Financial aid is money that helps you pay for college. It is added to the amount that you and your family can afford to pay to cover the cost of your college. Merit-based financial aid is aid given to students who have special talents, skills, or abilities. Need-based financial aid is given to students who show they have financial need. Most financial aid is need-based.
Financial aid is money that helps you pay for higher education. Financial aid can come in the form of grants, work, student loans, parent loans, scholarships and other awards.
Most students receive a combination of types of aid in a financial aid package put together by their college financial aid office. All financial aid combined may not exceed the student's cost of education.
Who gives financial aid?
The federal government provides most student financial aid. The Federal Pell Grant, Federal Supplemental Educational Opportunity Grant, Federal Perkins and Federal Stafford Loans, and Federal Work Study are examples of their programs.

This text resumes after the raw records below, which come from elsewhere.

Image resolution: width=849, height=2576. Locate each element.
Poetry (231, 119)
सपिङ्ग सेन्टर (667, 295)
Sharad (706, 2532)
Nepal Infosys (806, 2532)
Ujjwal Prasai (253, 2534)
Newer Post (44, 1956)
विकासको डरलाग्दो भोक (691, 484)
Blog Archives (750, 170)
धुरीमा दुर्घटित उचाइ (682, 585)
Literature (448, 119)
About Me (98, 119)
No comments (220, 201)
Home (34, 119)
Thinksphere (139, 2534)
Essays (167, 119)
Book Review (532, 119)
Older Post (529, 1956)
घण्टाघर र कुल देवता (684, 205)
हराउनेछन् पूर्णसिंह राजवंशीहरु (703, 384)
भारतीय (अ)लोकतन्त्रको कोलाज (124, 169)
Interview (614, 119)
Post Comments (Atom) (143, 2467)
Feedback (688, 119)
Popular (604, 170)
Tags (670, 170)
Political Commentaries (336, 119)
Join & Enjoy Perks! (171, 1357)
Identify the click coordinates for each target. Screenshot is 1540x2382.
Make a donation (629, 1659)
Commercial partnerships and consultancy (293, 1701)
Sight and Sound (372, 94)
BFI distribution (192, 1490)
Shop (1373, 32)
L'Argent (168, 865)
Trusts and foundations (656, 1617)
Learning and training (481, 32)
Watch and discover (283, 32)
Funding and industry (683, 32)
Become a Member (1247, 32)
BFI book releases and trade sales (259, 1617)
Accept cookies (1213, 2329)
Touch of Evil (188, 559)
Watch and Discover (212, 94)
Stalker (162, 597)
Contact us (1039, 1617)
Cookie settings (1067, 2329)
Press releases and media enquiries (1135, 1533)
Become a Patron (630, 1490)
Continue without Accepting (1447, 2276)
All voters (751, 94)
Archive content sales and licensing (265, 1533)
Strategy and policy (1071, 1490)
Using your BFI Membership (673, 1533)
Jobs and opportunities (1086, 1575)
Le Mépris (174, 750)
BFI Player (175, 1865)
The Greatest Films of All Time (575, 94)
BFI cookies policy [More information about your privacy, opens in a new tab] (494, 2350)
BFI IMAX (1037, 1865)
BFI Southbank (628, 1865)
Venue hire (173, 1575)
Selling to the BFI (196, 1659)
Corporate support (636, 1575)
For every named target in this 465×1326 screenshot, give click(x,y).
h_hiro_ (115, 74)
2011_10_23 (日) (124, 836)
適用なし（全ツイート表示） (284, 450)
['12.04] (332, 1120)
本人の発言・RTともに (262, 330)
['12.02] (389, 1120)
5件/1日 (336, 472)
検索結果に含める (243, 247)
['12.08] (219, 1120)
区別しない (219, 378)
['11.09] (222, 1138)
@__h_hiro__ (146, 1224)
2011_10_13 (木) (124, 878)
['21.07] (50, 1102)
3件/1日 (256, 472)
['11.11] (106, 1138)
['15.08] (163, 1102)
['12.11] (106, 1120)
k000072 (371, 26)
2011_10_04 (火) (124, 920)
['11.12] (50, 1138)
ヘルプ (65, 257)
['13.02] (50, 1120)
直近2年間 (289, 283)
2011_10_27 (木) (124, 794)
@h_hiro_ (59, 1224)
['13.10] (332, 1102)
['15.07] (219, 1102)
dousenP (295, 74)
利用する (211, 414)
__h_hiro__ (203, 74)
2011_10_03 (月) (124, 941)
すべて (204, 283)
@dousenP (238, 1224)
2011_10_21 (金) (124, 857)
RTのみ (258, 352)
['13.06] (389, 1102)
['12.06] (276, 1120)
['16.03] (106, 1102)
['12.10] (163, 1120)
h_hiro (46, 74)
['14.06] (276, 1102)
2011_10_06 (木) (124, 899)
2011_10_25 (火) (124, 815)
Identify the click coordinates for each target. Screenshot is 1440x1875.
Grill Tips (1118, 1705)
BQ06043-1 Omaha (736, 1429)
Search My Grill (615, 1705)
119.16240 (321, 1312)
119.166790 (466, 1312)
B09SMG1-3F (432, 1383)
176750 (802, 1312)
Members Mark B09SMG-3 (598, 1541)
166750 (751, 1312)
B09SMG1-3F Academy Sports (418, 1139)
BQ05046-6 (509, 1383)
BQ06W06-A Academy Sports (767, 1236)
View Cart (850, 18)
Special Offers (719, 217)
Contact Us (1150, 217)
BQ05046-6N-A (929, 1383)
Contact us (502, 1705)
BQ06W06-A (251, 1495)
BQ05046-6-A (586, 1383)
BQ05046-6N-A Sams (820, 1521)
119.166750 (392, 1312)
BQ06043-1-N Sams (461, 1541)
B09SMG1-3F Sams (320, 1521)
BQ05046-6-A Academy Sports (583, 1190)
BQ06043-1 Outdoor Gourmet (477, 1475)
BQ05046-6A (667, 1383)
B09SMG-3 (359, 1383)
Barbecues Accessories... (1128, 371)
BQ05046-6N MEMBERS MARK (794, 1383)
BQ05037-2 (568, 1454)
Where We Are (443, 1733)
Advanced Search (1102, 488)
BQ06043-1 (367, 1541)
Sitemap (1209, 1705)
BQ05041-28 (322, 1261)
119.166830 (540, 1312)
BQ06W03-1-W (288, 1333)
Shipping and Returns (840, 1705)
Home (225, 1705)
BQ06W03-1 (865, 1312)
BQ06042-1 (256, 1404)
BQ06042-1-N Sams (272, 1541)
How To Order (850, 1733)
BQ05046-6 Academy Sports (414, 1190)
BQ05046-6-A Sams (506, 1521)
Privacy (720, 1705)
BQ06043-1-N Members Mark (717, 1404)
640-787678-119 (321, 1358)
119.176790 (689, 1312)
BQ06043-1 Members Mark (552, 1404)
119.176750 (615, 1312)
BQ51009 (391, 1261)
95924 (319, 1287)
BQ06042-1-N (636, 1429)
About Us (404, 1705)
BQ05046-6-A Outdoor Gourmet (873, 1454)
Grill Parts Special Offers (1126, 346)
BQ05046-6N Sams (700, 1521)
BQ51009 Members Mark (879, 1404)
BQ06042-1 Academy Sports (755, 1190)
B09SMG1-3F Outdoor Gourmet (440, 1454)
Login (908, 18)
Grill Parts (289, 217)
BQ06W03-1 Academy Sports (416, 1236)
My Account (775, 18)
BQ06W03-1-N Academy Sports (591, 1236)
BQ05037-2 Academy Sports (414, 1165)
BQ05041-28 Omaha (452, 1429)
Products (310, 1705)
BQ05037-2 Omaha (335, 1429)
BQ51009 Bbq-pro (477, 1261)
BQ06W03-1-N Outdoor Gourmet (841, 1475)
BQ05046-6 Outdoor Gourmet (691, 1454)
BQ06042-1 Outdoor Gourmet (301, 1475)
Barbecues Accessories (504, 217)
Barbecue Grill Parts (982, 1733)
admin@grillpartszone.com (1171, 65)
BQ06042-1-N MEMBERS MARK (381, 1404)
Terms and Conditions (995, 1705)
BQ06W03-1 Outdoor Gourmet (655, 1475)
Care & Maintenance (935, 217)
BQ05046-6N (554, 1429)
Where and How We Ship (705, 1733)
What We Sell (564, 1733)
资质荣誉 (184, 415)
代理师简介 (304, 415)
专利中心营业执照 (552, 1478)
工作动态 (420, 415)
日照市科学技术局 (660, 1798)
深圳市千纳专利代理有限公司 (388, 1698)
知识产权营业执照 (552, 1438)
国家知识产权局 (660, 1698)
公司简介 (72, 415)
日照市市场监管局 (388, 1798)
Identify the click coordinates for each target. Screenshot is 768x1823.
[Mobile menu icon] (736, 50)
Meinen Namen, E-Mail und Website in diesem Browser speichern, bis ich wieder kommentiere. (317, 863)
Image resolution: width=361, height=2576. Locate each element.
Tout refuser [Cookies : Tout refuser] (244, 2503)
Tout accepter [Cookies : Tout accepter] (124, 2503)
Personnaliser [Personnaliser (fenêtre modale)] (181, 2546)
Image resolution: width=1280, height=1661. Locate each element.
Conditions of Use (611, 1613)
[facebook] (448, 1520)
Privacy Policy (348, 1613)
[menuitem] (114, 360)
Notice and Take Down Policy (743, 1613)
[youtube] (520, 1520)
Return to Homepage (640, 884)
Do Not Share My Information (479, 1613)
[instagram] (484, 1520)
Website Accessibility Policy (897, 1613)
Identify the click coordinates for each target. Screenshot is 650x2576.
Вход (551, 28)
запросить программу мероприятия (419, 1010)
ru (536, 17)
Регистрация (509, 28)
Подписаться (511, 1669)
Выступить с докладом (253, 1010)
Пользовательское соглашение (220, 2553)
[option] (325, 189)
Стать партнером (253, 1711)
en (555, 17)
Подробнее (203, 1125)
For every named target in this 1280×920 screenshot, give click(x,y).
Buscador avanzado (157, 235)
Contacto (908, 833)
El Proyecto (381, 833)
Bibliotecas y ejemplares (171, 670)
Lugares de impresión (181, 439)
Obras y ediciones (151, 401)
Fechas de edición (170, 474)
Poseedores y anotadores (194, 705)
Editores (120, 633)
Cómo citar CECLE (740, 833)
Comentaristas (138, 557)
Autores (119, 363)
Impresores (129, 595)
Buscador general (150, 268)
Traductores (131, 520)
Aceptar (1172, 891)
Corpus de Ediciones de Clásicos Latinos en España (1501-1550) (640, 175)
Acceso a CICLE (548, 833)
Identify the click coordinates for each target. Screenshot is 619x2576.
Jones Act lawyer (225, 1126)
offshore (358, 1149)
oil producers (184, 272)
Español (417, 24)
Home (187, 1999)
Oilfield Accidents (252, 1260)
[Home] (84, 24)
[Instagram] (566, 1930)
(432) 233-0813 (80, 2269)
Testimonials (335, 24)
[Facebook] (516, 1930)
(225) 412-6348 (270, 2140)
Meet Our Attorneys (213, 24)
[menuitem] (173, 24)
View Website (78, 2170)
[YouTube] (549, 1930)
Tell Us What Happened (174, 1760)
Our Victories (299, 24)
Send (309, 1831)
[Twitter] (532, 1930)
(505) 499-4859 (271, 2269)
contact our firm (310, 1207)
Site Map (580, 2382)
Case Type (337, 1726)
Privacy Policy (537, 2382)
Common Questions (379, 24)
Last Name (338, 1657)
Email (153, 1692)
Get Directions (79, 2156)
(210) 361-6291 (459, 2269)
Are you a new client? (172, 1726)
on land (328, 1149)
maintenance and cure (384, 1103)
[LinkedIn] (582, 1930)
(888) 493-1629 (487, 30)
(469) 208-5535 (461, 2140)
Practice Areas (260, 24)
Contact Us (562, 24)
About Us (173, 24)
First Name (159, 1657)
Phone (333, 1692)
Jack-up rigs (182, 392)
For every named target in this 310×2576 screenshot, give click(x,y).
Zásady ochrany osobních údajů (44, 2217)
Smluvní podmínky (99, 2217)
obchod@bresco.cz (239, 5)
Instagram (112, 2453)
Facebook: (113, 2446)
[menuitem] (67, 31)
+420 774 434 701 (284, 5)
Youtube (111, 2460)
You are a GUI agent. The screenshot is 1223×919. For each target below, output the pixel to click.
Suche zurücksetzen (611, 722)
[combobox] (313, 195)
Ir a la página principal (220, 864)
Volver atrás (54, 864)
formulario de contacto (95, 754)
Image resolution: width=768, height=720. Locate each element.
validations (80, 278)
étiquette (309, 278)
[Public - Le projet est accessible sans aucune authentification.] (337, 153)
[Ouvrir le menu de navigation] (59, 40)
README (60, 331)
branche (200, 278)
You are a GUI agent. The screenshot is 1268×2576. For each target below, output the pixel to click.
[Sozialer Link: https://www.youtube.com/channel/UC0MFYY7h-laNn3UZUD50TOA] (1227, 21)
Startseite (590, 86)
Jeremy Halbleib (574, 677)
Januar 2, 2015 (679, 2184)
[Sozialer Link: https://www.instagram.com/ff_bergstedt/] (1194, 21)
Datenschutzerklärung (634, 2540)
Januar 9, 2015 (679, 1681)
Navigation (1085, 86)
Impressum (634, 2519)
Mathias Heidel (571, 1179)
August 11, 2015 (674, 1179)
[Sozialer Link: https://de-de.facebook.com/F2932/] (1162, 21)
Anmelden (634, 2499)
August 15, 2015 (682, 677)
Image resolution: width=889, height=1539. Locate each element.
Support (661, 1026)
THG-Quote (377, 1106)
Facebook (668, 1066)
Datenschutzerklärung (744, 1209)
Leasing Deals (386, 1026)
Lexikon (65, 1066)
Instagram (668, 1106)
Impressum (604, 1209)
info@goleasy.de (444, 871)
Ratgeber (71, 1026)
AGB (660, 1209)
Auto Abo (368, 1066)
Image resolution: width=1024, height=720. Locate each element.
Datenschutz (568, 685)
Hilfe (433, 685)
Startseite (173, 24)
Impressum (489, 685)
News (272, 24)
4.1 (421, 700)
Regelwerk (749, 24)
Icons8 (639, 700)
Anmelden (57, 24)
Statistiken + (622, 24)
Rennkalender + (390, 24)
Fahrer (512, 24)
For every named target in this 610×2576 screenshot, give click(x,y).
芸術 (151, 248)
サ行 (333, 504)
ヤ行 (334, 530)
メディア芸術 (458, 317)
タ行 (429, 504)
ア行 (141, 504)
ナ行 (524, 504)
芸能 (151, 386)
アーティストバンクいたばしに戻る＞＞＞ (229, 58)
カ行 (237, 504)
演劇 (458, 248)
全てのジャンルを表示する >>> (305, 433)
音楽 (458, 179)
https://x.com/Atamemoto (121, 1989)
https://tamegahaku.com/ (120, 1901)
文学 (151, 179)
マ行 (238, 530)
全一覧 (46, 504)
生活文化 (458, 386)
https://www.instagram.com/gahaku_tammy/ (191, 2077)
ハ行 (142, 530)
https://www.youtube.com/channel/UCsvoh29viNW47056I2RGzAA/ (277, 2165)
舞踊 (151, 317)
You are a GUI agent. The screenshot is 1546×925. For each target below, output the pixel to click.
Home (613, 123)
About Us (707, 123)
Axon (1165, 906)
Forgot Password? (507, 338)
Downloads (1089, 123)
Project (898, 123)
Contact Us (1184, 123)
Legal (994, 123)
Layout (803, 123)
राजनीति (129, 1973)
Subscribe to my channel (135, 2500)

The State of Maryland also has scholarship and grant programs based on a student's financial need, talents and gifts, or on career choice. Each year, the State of Maryland awards hundreds of millions of dollars in financial aid to more than 57,000 Maryland residents. Maryland students use this aid at community colleges, independent colleges and universities, private career schools, and the State's 13 public four-year campuses.
Colleges and universities also have scholarships available for students. Some of the scholarships are based on need and some on talents and abilities. A number of civic organizations, associations, clubs, foundations, churches and companies also provide financial aid.
What kinds of financial aid are available?
- Grants and scholarships are gift aid that you don't have to pay back. Grants are usually given because the student has financial need, while scholarships are usually given to recognize the student's academic achievement, athletic ability or other talent.
- Loans must be repaid, usually with interest, after you graduate or stop going to school.
- Employment, usually called work-study, lets you work and earn money to help pay for school-related expenses. These jobs are usually on-campus.